Dünya Emekçi Kadınlar Günü ile ilgili sayısız yazılar yazıldı ve tarihçeler verildi. Sonra bakıldı görüldü ki sol ve sosyalist solun haklı olarak kadınlarla ilgili politikaları etkili oluyor hemen bir dümen çevirip kapitalist dünyanın yöneticileri kadınlarla ilgili bu günü de sahiplenmek istediler. Çünkü onlar da iyi biliyorlardı ki sahiplendiklerinde Dünya Emekçi Kadınlar Günü’nün içini kolaylıkla boşaltabilirlerdi. Birleşmiş Milletler aracılığı ile bu gün sahiplenildi.
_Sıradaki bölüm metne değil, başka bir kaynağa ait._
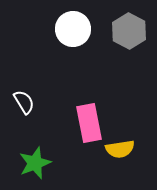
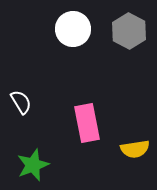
white semicircle: moved 3 px left
pink rectangle: moved 2 px left
yellow semicircle: moved 15 px right
green star: moved 2 px left, 2 px down
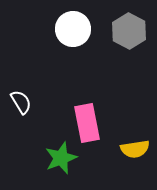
green star: moved 28 px right, 7 px up
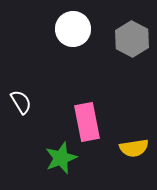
gray hexagon: moved 3 px right, 8 px down
pink rectangle: moved 1 px up
yellow semicircle: moved 1 px left, 1 px up
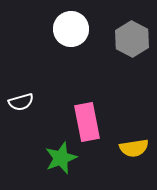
white circle: moved 2 px left
white semicircle: rotated 105 degrees clockwise
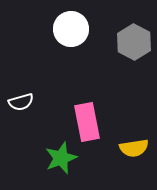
gray hexagon: moved 2 px right, 3 px down
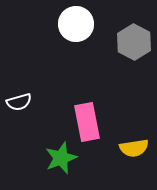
white circle: moved 5 px right, 5 px up
white semicircle: moved 2 px left
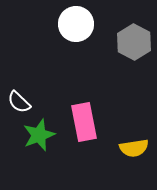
white semicircle: rotated 60 degrees clockwise
pink rectangle: moved 3 px left
green star: moved 22 px left, 23 px up
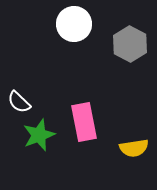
white circle: moved 2 px left
gray hexagon: moved 4 px left, 2 px down
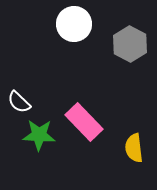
pink rectangle: rotated 33 degrees counterclockwise
green star: rotated 24 degrees clockwise
yellow semicircle: rotated 92 degrees clockwise
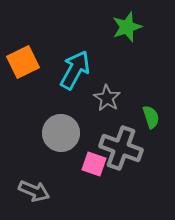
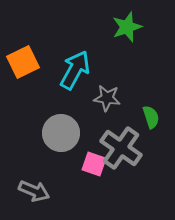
gray star: rotated 24 degrees counterclockwise
gray cross: rotated 15 degrees clockwise
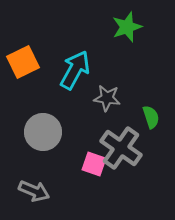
gray circle: moved 18 px left, 1 px up
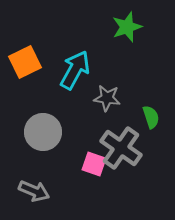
orange square: moved 2 px right
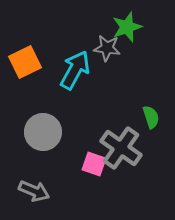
gray star: moved 50 px up
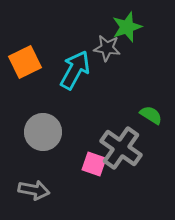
green semicircle: moved 2 px up; rotated 40 degrees counterclockwise
gray arrow: moved 1 px up; rotated 12 degrees counterclockwise
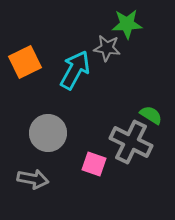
green star: moved 3 px up; rotated 16 degrees clockwise
gray circle: moved 5 px right, 1 px down
gray cross: moved 10 px right, 6 px up; rotated 9 degrees counterclockwise
gray arrow: moved 1 px left, 11 px up
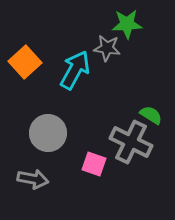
orange square: rotated 16 degrees counterclockwise
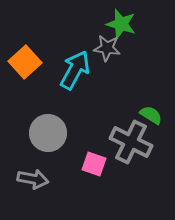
green star: moved 6 px left; rotated 20 degrees clockwise
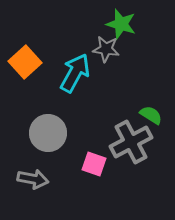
gray star: moved 1 px left, 1 px down
cyan arrow: moved 3 px down
gray cross: rotated 36 degrees clockwise
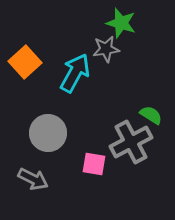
green star: moved 1 px up
gray star: rotated 16 degrees counterclockwise
pink square: rotated 10 degrees counterclockwise
gray arrow: rotated 16 degrees clockwise
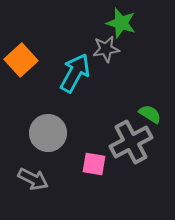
orange square: moved 4 px left, 2 px up
green semicircle: moved 1 px left, 1 px up
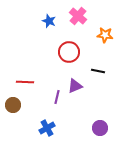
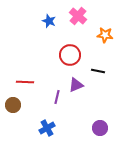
red circle: moved 1 px right, 3 px down
purple triangle: moved 1 px right, 1 px up
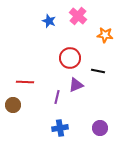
red circle: moved 3 px down
blue cross: moved 13 px right; rotated 21 degrees clockwise
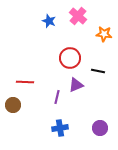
orange star: moved 1 px left, 1 px up
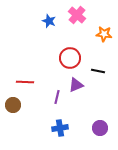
pink cross: moved 1 px left, 1 px up
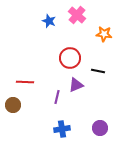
blue cross: moved 2 px right, 1 px down
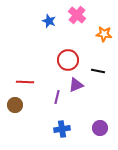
red circle: moved 2 px left, 2 px down
brown circle: moved 2 px right
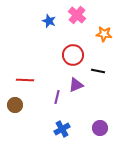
red circle: moved 5 px right, 5 px up
red line: moved 2 px up
blue cross: rotated 21 degrees counterclockwise
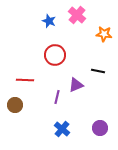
red circle: moved 18 px left
blue cross: rotated 21 degrees counterclockwise
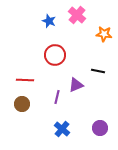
brown circle: moved 7 px right, 1 px up
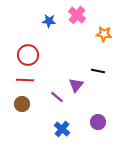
blue star: rotated 16 degrees counterclockwise
red circle: moved 27 px left
purple triangle: rotated 28 degrees counterclockwise
purple line: rotated 64 degrees counterclockwise
purple circle: moved 2 px left, 6 px up
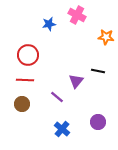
pink cross: rotated 12 degrees counterclockwise
blue star: moved 3 px down; rotated 16 degrees counterclockwise
orange star: moved 2 px right, 3 px down
purple triangle: moved 4 px up
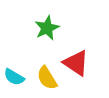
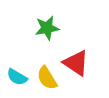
green star: rotated 15 degrees clockwise
cyan semicircle: moved 3 px right
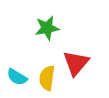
red triangle: rotated 36 degrees clockwise
yellow semicircle: rotated 40 degrees clockwise
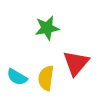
yellow semicircle: moved 1 px left
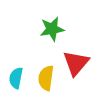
green star: moved 5 px right, 1 px down
cyan semicircle: moved 1 px left, 1 px down; rotated 70 degrees clockwise
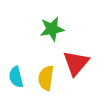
cyan semicircle: moved 1 px up; rotated 25 degrees counterclockwise
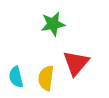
green star: moved 1 px right, 5 px up
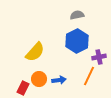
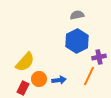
yellow semicircle: moved 10 px left, 10 px down
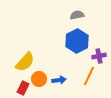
purple cross: moved 1 px up
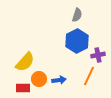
gray semicircle: rotated 120 degrees clockwise
purple cross: moved 1 px left, 1 px up
red rectangle: rotated 64 degrees clockwise
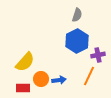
orange circle: moved 2 px right
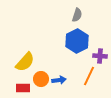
purple cross: moved 2 px right, 1 px down; rotated 16 degrees clockwise
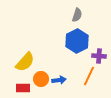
purple cross: moved 1 px left
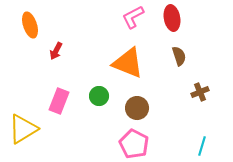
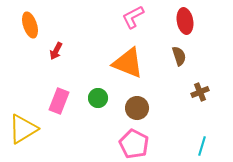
red ellipse: moved 13 px right, 3 px down
green circle: moved 1 px left, 2 px down
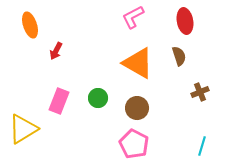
orange triangle: moved 10 px right; rotated 8 degrees clockwise
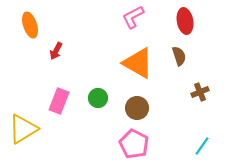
cyan line: rotated 18 degrees clockwise
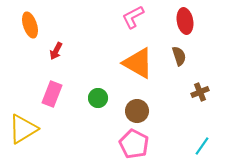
pink rectangle: moved 7 px left, 7 px up
brown circle: moved 3 px down
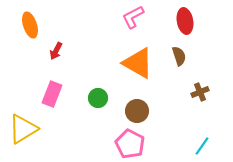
pink pentagon: moved 4 px left
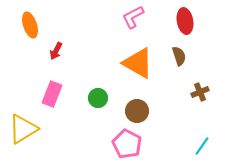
pink pentagon: moved 3 px left
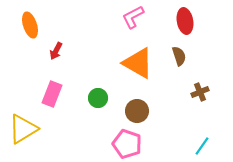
pink pentagon: rotated 8 degrees counterclockwise
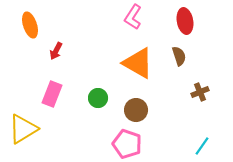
pink L-shape: rotated 30 degrees counterclockwise
brown circle: moved 1 px left, 1 px up
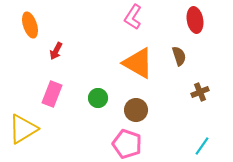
red ellipse: moved 10 px right, 1 px up
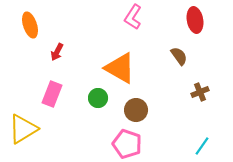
red arrow: moved 1 px right, 1 px down
brown semicircle: rotated 18 degrees counterclockwise
orange triangle: moved 18 px left, 5 px down
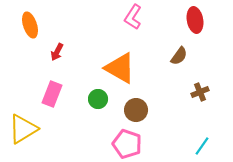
brown semicircle: rotated 72 degrees clockwise
green circle: moved 1 px down
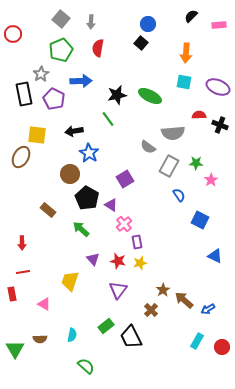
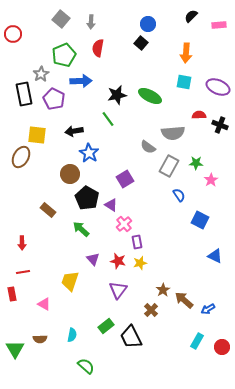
green pentagon at (61, 50): moved 3 px right, 5 px down
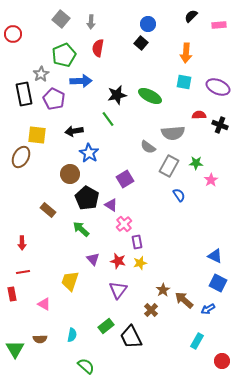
blue square at (200, 220): moved 18 px right, 63 px down
red circle at (222, 347): moved 14 px down
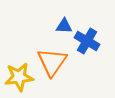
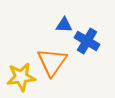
blue triangle: moved 1 px up
yellow star: moved 2 px right
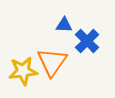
blue cross: rotated 15 degrees clockwise
yellow star: moved 2 px right, 6 px up
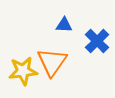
blue cross: moved 10 px right
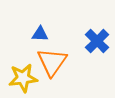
blue triangle: moved 24 px left, 9 px down
yellow star: moved 7 px down
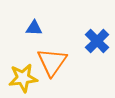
blue triangle: moved 6 px left, 6 px up
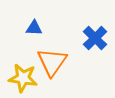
blue cross: moved 2 px left, 3 px up
yellow star: rotated 16 degrees clockwise
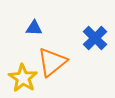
orange triangle: rotated 16 degrees clockwise
yellow star: rotated 24 degrees clockwise
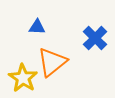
blue triangle: moved 3 px right, 1 px up
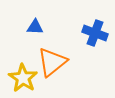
blue triangle: moved 2 px left
blue cross: moved 5 px up; rotated 25 degrees counterclockwise
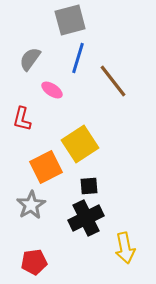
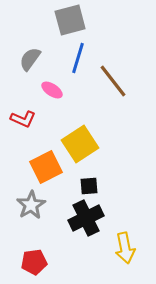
red L-shape: moved 1 px right; rotated 80 degrees counterclockwise
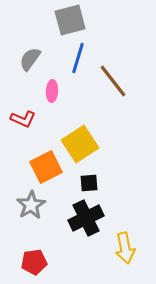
pink ellipse: moved 1 px down; rotated 60 degrees clockwise
black square: moved 3 px up
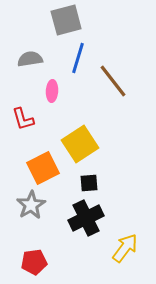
gray square: moved 4 px left
gray semicircle: rotated 45 degrees clockwise
red L-shape: rotated 50 degrees clockwise
orange square: moved 3 px left, 1 px down
yellow arrow: rotated 132 degrees counterclockwise
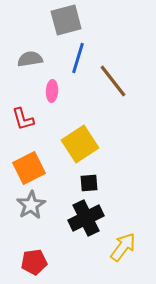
orange square: moved 14 px left
yellow arrow: moved 2 px left, 1 px up
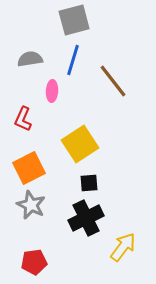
gray square: moved 8 px right
blue line: moved 5 px left, 2 px down
red L-shape: rotated 40 degrees clockwise
gray star: rotated 16 degrees counterclockwise
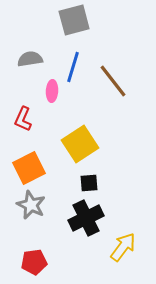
blue line: moved 7 px down
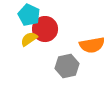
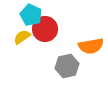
cyan pentagon: moved 2 px right
yellow semicircle: moved 7 px left, 2 px up
orange semicircle: moved 1 px left, 1 px down
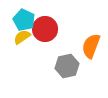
cyan pentagon: moved 7 px left, 5 px down
orange semicircle: rotated 120 degrees clockwise
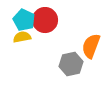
red circle: moved 9 px up
yellow semicircle: rotated 24 degrees clockwise
gray hexagon: moved 4 px right, 2 px up
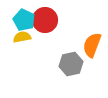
orange semicircle: moved 1 px right, 1 px up
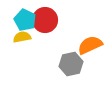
cyan pentagon: moved 1 px right
orange semicircle: moved 2 px left; rotated 45 degrees clockwise
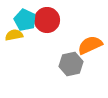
red circle: moved 2 px right
yellow semicircle: moved 8 px left, 2 px up
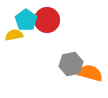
cyan pentagon: moved 1 px right; rotated 10 degrees clockwise
orange semicircle: moved 28 px down; rotated 40 degrees clockwise
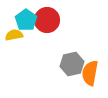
gray hexagon: moved 1 px right
orange semicircle: rotated 95 degrees counterclockwise
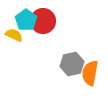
red circle: moved 4 px left, 1 px down
yellow semicircle: rotated 36 degrees clockwise
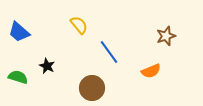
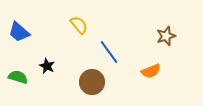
brown circle: moved 6 px up
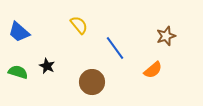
blue line: moved 6 px right, 4 px up
orange semicircle: moved 2 px right, 1 px up; rotated 18 degrees counterclockwise
green semicircle: moved 5 px up
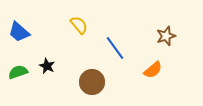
green semicircle: rotated 36 degrees counterclockwise
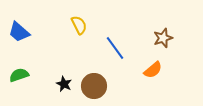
yellow semicircle: rotated 12 degrees clockwise
brown star: moved 3 px left, 2 px down
black star: moved 17 px right, 18 px down
green semicircle: moved 1 px right, 3 px down
brown circle: moved 2 px right, 4 px down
Sahiplenilirken de Dünya Emekçi Kadınlar Günü oldu 8 Mart Dünya Kadınlar günü. Bu yeri çıkışı solcular bile yerinde gördüler. Dediler ki biz kadınları emekçilerle sınırlı tutarak niye daraltıyoruz ki? Bu konu zaman zaman soldan liberalleşenlerle çok tartışıldı. Oysa 8 Mart Dünya Emekçi Kadınlar Günü niçin kutlanıyordu bunun nedeni neydi diye düşünenler ayak diremişlerdi ama sağdan saldırının her alanda olduğu gibi bu alanda da yoğun olarak yürütülmesi sonrasında bir oyunda pata pat kalır gibi bir noktaya gelindi ve şu an aynı durum sessiz sedasız devam ediyor.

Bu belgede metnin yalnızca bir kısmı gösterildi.